[Excerpts from a dataset]
════════════════

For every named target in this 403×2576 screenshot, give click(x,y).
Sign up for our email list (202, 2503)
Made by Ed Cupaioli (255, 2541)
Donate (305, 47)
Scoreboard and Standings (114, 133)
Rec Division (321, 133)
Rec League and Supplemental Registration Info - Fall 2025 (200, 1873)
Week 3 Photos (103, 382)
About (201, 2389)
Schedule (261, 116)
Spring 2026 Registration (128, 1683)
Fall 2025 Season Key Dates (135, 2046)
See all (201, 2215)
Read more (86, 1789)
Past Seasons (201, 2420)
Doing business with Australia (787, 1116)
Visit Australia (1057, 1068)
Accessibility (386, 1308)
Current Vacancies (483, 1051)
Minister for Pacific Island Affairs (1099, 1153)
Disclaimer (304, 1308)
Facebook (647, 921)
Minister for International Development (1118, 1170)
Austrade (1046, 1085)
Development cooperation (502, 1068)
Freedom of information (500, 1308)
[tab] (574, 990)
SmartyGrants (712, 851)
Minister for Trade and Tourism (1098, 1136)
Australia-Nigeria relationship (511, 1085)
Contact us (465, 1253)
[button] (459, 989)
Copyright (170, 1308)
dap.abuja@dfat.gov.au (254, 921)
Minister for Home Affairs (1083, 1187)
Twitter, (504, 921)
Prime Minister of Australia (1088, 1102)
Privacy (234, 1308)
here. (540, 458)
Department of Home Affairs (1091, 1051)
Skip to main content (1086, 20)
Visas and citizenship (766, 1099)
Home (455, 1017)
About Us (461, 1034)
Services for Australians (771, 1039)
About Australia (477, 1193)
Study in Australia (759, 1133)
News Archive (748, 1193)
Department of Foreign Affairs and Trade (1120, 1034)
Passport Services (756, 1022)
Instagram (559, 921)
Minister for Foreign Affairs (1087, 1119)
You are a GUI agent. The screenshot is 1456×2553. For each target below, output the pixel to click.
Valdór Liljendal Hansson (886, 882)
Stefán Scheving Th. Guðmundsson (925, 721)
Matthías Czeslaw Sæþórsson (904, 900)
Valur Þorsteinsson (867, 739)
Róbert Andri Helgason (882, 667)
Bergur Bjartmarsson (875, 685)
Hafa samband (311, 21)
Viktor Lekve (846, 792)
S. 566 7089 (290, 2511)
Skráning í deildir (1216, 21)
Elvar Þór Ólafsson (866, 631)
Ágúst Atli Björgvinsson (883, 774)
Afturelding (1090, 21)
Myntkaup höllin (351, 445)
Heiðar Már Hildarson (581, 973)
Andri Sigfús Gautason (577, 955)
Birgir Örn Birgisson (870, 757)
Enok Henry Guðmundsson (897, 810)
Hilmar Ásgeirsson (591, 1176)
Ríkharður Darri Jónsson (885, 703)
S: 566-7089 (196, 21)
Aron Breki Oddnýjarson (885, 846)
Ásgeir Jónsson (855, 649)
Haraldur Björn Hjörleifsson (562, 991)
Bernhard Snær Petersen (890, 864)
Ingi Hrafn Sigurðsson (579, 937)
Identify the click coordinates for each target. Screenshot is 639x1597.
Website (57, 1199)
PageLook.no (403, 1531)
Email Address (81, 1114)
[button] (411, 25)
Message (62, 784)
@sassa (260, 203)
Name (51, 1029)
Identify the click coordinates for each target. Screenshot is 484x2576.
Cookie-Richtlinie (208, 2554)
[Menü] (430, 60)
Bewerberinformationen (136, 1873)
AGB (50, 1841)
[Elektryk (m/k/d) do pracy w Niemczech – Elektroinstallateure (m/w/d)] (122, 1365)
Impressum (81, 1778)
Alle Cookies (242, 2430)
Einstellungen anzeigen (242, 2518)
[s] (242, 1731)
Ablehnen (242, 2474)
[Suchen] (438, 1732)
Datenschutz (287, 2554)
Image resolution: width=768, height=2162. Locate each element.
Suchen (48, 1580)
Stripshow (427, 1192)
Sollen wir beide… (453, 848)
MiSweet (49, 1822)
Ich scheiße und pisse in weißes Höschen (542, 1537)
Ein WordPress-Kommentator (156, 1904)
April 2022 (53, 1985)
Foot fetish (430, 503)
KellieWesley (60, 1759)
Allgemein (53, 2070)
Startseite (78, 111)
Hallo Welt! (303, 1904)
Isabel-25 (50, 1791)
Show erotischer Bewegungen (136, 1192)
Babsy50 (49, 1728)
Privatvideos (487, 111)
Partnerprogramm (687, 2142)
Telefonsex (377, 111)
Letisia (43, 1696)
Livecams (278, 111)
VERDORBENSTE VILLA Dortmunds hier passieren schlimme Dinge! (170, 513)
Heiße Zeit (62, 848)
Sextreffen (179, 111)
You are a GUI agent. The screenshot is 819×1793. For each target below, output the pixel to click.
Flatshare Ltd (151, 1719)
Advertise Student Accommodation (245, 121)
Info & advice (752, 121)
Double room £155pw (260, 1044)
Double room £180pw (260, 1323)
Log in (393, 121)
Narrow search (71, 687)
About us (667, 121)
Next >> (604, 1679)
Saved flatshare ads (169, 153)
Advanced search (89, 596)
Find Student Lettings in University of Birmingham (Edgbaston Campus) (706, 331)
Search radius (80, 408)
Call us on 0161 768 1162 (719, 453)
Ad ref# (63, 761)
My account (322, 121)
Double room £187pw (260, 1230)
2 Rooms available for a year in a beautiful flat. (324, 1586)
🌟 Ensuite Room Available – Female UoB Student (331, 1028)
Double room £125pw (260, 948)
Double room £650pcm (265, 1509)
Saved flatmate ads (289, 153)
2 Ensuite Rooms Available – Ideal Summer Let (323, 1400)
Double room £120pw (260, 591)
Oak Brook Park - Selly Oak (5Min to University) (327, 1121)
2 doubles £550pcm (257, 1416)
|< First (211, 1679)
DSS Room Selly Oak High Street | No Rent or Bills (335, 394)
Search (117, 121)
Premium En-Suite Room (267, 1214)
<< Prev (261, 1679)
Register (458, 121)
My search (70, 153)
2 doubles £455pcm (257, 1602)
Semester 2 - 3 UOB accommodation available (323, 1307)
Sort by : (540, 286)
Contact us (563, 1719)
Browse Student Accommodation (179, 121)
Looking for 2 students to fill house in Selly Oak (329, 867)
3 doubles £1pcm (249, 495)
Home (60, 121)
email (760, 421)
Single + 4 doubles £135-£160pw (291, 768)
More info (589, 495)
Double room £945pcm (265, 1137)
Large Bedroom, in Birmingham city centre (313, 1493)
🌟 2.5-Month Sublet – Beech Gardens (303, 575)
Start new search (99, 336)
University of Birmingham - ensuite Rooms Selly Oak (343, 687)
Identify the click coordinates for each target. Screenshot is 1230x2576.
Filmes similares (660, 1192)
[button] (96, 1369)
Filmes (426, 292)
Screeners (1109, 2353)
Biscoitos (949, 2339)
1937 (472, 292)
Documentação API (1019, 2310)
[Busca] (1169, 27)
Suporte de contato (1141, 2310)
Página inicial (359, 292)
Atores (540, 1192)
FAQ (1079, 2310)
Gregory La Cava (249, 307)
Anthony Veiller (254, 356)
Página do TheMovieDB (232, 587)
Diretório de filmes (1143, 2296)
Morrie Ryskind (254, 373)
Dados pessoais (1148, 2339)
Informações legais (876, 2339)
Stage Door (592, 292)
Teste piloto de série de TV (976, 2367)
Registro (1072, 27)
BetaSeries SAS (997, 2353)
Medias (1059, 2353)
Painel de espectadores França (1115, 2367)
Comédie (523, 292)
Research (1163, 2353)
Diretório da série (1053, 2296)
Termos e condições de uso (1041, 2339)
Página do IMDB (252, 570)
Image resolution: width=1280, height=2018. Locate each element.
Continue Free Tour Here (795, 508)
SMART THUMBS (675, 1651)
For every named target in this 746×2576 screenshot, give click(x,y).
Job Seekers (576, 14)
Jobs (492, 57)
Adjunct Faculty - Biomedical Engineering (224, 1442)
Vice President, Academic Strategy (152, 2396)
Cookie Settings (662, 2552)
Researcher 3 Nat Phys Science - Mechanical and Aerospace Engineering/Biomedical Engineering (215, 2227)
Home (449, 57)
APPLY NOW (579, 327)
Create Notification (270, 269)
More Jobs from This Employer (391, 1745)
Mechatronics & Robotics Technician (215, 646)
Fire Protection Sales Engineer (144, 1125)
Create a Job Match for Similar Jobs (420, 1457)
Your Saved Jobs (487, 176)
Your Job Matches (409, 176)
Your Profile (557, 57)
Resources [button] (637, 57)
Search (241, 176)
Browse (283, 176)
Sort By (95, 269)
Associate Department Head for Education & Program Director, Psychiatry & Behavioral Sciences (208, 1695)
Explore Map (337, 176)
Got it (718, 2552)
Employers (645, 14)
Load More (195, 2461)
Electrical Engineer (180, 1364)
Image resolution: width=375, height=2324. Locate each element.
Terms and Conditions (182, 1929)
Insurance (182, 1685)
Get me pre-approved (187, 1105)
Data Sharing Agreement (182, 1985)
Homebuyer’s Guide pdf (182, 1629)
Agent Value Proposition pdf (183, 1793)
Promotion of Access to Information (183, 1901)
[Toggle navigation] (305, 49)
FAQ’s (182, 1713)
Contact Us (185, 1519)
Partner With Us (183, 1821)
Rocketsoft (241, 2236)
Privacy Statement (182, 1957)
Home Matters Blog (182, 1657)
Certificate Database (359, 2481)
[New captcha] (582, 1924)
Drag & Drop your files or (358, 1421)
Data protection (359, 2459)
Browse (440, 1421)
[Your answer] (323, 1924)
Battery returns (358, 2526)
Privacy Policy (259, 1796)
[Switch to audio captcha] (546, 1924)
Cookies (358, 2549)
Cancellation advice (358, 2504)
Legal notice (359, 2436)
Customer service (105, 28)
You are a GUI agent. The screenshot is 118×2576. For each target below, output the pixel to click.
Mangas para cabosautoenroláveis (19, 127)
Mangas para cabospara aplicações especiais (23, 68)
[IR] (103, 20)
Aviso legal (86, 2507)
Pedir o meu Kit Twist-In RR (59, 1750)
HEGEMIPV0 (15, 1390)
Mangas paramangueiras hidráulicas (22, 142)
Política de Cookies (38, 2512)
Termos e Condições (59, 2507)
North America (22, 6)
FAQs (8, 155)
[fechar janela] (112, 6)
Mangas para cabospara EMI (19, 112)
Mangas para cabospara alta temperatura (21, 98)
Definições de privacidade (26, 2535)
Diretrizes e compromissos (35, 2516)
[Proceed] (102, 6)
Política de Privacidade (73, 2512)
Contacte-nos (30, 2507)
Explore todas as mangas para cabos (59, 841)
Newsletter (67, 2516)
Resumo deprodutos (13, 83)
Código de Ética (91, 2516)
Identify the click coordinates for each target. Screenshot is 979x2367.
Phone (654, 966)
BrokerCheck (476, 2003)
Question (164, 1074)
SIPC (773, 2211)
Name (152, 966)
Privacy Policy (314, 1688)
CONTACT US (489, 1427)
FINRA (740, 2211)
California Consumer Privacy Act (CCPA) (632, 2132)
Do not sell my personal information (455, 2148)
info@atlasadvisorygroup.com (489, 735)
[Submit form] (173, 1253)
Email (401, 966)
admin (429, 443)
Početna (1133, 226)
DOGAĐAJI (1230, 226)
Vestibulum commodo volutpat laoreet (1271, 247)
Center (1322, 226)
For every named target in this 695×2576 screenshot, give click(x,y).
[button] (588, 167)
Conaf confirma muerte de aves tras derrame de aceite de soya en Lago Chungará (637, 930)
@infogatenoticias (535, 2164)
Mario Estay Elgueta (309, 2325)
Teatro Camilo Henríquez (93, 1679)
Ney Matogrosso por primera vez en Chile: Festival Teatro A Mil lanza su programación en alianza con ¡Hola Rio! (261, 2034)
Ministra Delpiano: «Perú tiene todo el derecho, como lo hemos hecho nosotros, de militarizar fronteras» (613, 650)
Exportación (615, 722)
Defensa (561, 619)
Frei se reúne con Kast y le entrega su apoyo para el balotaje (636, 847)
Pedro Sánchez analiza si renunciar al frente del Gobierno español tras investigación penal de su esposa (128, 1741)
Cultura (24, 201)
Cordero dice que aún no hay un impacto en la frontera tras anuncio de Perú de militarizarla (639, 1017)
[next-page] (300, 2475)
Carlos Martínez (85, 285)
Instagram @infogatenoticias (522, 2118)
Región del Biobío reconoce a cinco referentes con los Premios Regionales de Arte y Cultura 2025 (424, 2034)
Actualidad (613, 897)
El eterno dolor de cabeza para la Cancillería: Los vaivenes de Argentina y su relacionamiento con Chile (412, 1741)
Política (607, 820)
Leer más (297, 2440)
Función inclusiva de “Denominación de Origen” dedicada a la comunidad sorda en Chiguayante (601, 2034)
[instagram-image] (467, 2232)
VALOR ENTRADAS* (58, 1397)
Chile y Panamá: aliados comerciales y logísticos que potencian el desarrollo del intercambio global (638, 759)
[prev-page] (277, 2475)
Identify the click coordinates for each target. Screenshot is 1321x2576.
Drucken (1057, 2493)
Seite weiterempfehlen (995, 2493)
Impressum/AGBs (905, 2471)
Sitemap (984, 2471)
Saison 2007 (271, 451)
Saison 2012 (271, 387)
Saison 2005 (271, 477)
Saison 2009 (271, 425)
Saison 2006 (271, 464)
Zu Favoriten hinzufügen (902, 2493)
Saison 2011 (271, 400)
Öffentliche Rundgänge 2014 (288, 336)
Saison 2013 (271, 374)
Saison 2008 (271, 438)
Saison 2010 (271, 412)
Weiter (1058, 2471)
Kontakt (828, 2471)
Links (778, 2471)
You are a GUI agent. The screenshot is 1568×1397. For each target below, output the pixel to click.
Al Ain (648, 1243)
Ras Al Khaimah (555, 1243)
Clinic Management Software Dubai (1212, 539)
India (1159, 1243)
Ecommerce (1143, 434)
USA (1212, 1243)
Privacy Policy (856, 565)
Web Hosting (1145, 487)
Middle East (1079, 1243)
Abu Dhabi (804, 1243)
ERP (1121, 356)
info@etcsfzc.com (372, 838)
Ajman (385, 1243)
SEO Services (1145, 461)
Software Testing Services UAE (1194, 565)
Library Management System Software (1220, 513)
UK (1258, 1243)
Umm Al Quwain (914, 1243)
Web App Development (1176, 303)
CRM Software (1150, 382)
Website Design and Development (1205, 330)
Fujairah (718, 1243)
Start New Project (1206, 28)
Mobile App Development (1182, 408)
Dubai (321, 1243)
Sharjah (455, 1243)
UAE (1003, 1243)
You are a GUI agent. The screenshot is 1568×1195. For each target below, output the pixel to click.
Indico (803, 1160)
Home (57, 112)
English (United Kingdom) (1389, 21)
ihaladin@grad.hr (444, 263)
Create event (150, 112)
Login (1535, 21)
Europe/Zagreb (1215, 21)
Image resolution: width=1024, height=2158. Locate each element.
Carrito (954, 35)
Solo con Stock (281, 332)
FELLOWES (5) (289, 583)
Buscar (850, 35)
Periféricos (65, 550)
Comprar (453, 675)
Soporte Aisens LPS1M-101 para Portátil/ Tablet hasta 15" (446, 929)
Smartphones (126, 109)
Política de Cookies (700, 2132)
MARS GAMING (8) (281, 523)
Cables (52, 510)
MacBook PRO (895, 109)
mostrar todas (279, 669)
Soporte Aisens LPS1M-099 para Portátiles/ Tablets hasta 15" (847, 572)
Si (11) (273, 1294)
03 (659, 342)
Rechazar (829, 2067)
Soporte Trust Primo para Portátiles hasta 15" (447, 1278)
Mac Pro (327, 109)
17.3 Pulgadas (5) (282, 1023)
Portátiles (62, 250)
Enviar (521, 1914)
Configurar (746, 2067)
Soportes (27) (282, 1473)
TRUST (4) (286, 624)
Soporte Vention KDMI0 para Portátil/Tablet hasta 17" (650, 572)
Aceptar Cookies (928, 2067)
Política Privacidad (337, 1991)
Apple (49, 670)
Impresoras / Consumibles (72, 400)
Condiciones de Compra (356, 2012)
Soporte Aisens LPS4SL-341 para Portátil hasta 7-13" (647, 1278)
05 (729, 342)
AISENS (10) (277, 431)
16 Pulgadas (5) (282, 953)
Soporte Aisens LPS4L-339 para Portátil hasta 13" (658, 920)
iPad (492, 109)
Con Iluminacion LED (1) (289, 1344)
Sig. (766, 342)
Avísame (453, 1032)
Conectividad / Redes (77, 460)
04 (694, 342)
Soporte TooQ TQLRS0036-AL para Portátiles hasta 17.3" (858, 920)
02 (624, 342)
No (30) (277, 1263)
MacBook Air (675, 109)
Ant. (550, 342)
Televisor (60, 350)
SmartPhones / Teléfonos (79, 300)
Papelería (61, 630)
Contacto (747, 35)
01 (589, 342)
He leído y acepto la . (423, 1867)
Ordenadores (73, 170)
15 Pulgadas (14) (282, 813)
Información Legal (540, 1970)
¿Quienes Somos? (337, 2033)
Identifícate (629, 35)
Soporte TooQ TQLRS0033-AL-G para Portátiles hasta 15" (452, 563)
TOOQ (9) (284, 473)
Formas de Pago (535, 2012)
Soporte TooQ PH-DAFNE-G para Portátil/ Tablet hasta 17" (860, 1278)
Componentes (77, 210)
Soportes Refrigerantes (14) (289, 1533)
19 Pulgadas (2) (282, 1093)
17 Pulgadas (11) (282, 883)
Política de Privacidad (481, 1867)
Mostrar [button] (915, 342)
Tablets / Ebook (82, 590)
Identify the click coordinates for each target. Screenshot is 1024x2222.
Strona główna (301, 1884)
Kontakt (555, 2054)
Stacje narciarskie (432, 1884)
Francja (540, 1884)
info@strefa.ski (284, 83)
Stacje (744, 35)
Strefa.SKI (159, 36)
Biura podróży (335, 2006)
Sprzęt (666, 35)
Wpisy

════════════════

● **Problem statement**
Locate and copy each line in the data above that includes the word "Fall".

● **Written response**
Rec League and Supplemental Registration Info - Fall 2025 (200, 1873)
Fall 2025 Season Key Dates (135, 2046)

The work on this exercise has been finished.